Genocide survivors target $50-million estate of Rwandan mogul Felicien Kabuga

by Yusuf Abdulfatai
Felicien Kabuga

A lawsuit has been lodged against Felicien Kabuga, the Rwandan businessman alleged to have played a significant role in the lead-up to the Genocide of the Rwandan Tutsis, by an umbrella organization of genocide survivors known as Ibuka.

The group is seeking to freeze Kabuga’s properties, estimated to be worth $50 million at the time of his arrest in Paris in 2020. The 90-year-old businessman is detained in The Hague, Netherlands, where he faces trial by the International Residual Mechanism for Criminal Tribunals (the Mechanism) for his role in the genocide against the Tutsi.

The case against Kabuga has encountered new complexities as the future of his trial remains uncertain following The Hague’s UN Tribunal court declaring him unfit to stand trial due to health reasons.
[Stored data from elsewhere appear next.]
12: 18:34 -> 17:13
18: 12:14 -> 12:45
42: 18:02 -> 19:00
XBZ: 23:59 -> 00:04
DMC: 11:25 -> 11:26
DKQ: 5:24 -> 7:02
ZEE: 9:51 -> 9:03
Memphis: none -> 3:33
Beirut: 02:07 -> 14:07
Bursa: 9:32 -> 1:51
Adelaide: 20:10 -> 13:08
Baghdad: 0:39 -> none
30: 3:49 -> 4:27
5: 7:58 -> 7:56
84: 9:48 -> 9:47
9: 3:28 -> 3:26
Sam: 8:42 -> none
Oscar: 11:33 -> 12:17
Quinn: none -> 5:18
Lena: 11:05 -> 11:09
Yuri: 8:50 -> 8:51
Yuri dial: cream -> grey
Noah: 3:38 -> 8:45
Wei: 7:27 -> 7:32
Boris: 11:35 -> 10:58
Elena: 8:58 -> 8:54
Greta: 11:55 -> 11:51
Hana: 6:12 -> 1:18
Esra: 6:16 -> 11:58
Charges against him include counts of genocide, direct incitement to commit genocide, conspiracy to commit genocide, and crimes against humanity, such as persecution and extermination.
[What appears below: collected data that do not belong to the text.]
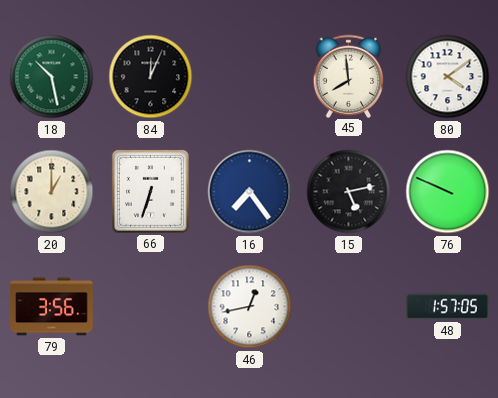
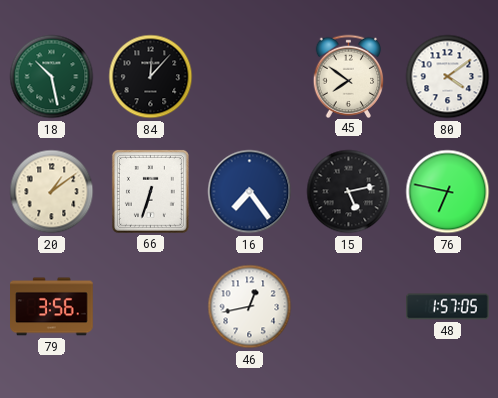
84: 12:04 -> 12:07
45: 7:59 -> 7:51
20: 1:00 -> 1:09
76: 9:49 -> 6:47
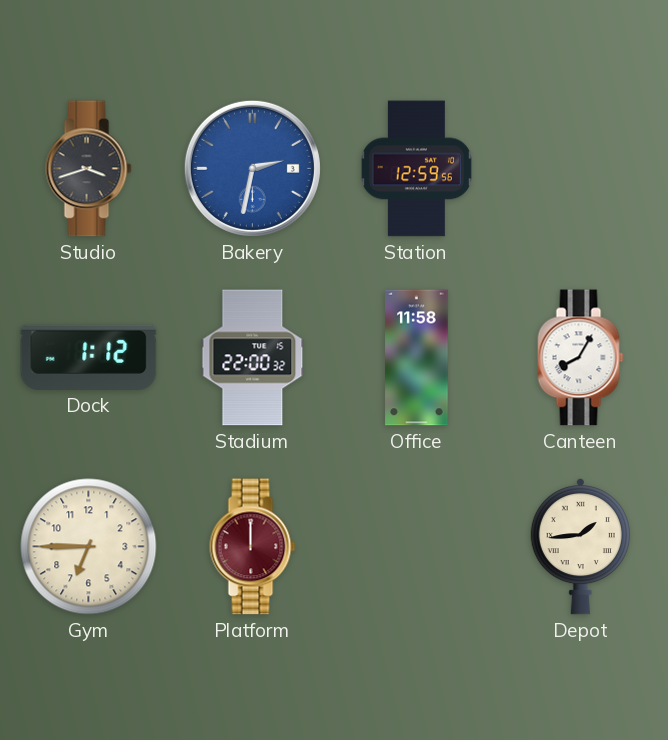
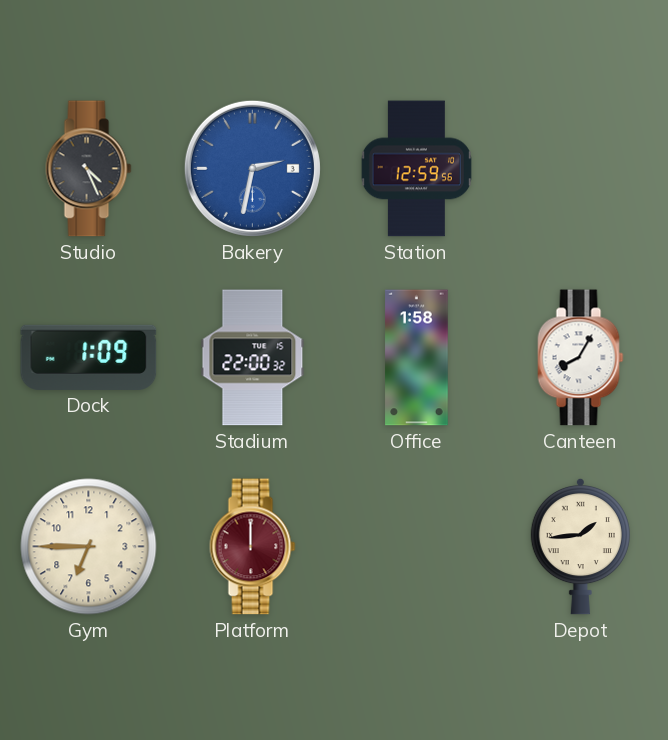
Studio: 3:42 -> 4:26
Dock: 1:12 -> 1:09
Office: 11:58 -> 1:58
Kabuga, who amassed his wealth through tea farms and other ventures in northern Rwanda, has been a prominent figure accused of financially supporting Hutu extremist media outlets that propagated the slaughter of the Tutsi minority. These media outlets include the infamous RTLM radio station and Kangura magazine.
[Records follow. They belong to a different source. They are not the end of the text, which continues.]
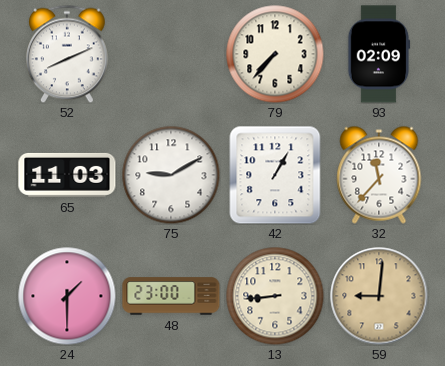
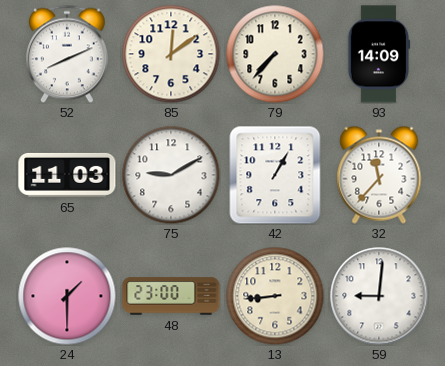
85: none -> 12:09
93: 02:09 -> 14:09
59 dial: champagne -> white
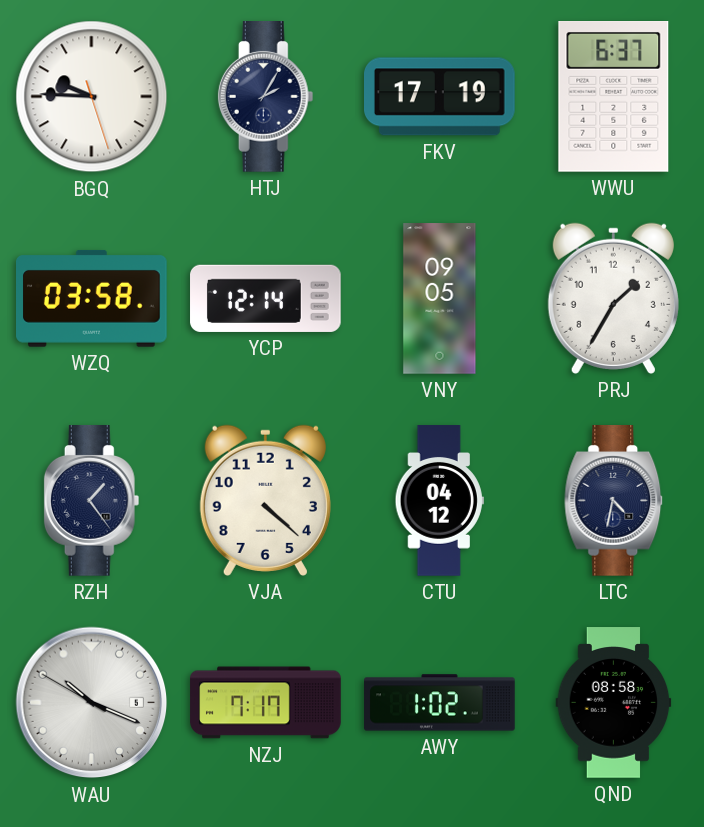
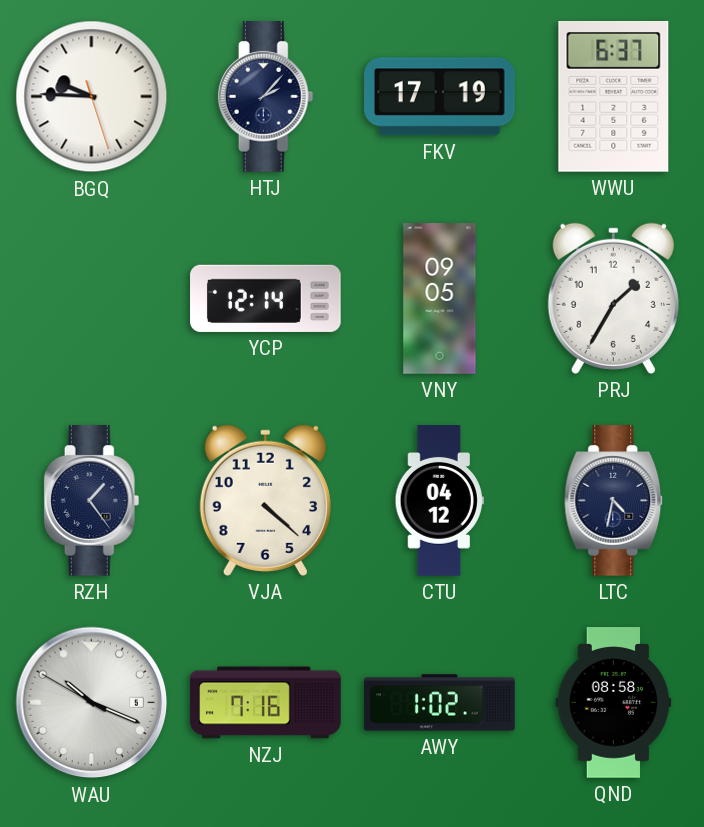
HTJ: 2:05 -> 2:07
WZQ: 03:58 -> none
NZJ: 7:17 -> 7:16
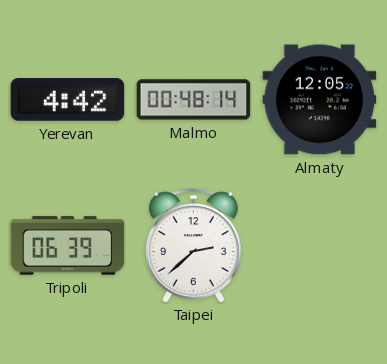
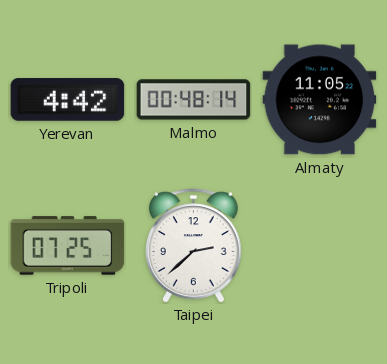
Almaty: 12:05 -> 11:05
Tripoli: 06:39 -> 07:25
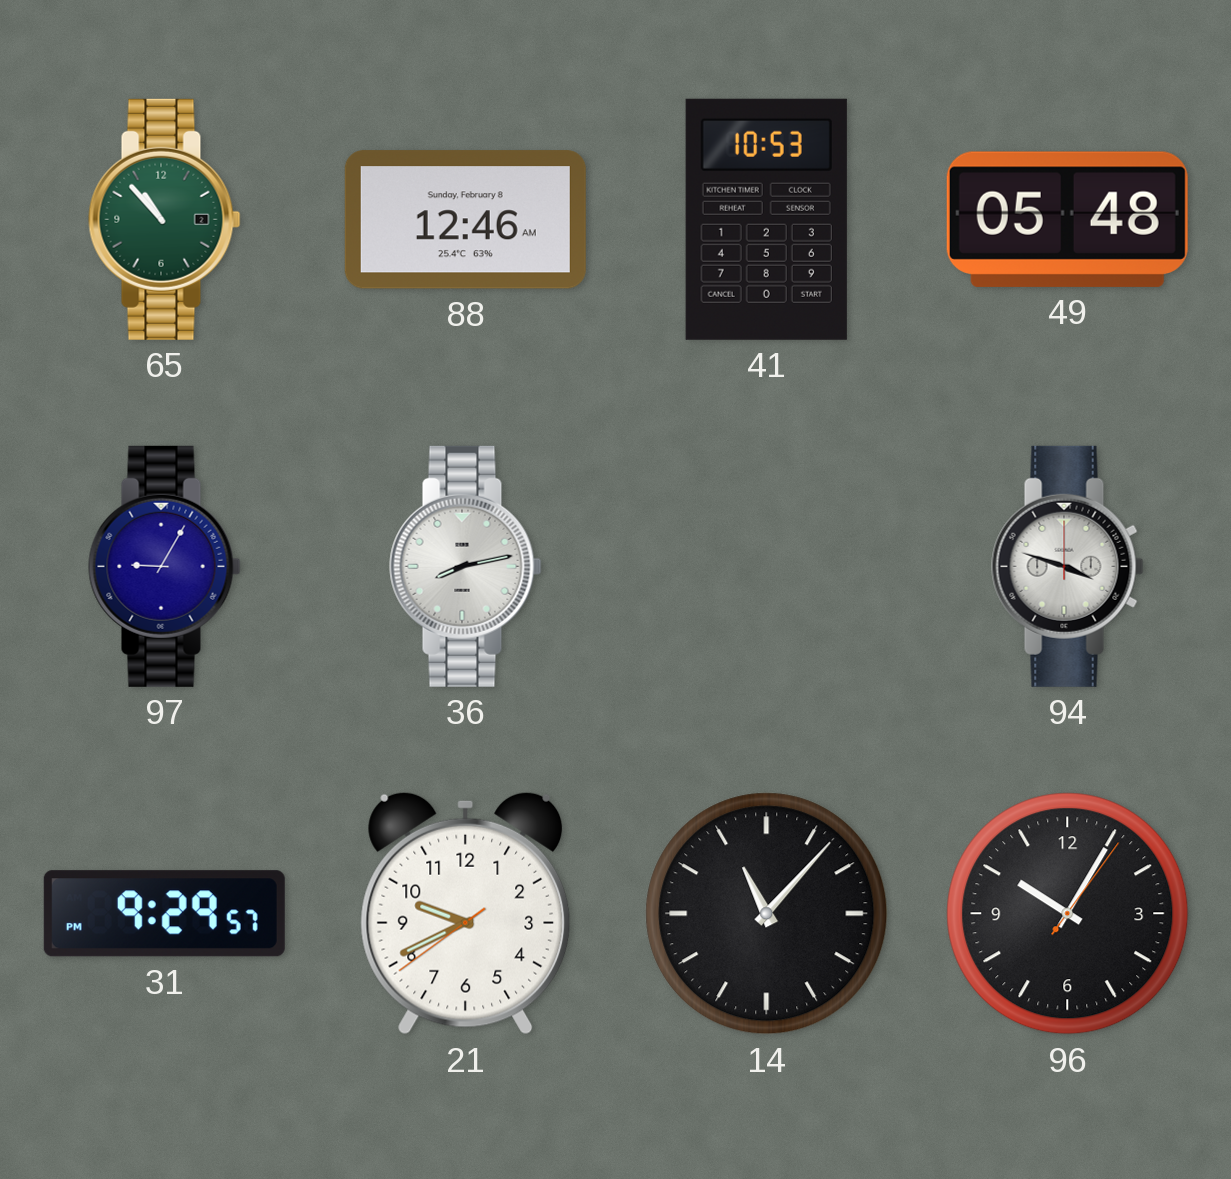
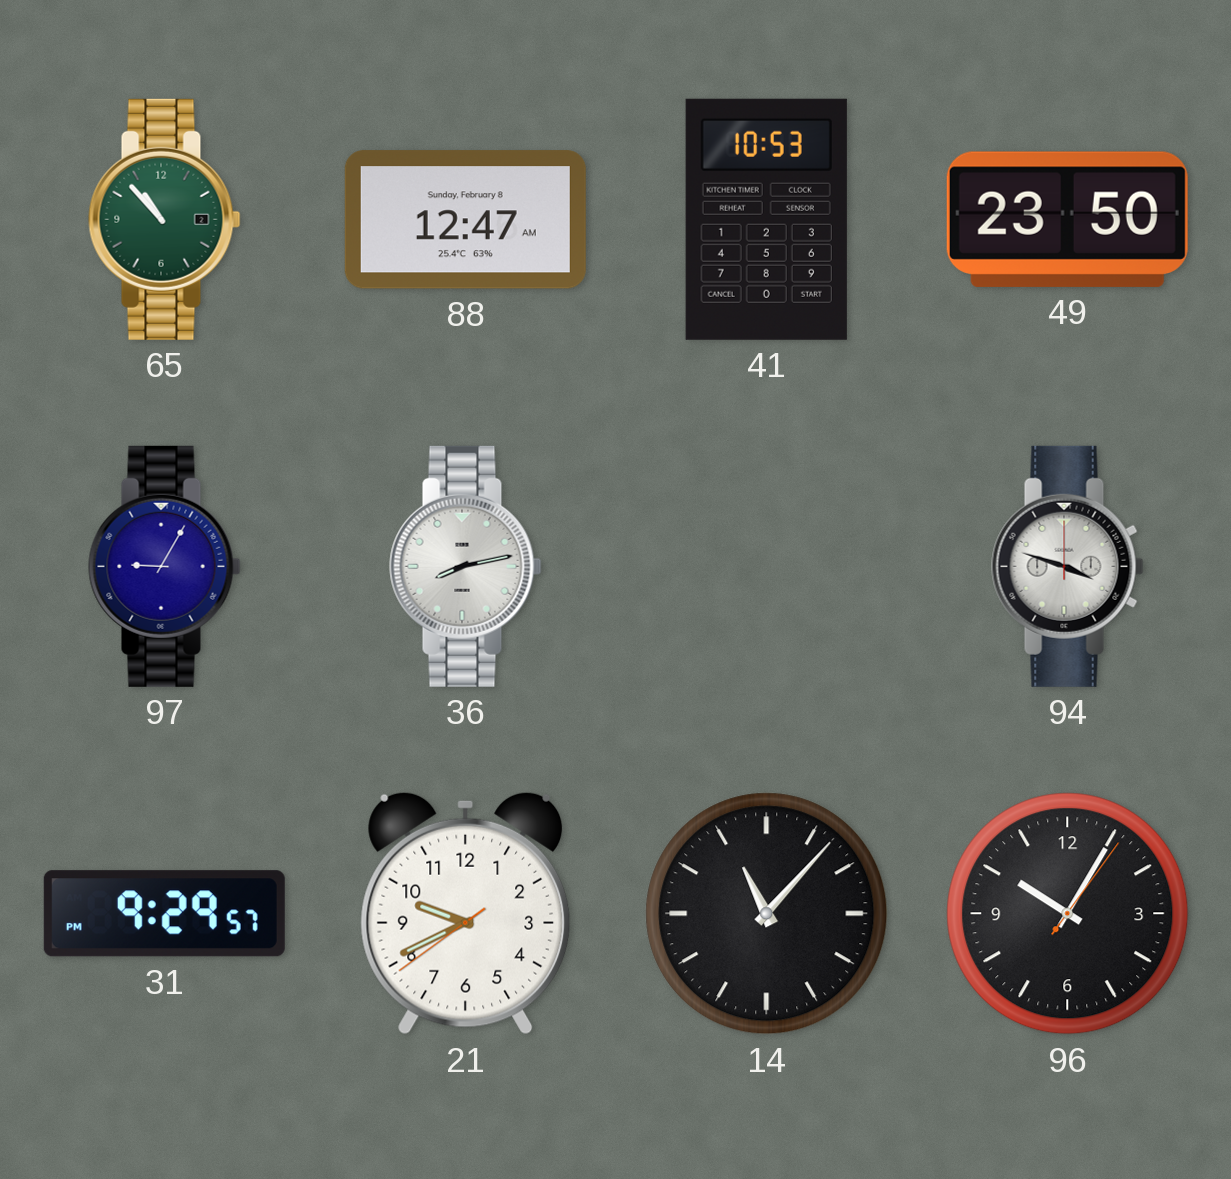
88: 12:46 -> 12:47
49: 05:48 -> 23:50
The lawsuit, filed on June 8 at the intermediate court in Kigali, focuses on various properties owned by the Rwandan businessman.

The plaintiffs seek a court order to freeze Kabuga’s assets, preventing their sale or transfer during the ongoing legal proceedings concerning Kabuga.

Among Kabuga’s holdings are a tea plantation, a mill, warehouses, apartments, and other assets, many of which were also situated in Kenya, where he evaded capture for a substantial period, including his upscale Spanish Villas residence in Nairobi.

There have been reports of additional properties owned by Kabuga in Switzerland and Paris, which he allegedly used as safe havens to avoid arrest.

On June 6, 2023, the UN Tribunal’s Trial Chamber in The Hague came to a consensus ruling that Kabuga’s health condition renders him incapable of standing trial.

Subsequently, the chamber opted for an “alternative finding procedure,” resembling a trial but excluding the possibility of conviction.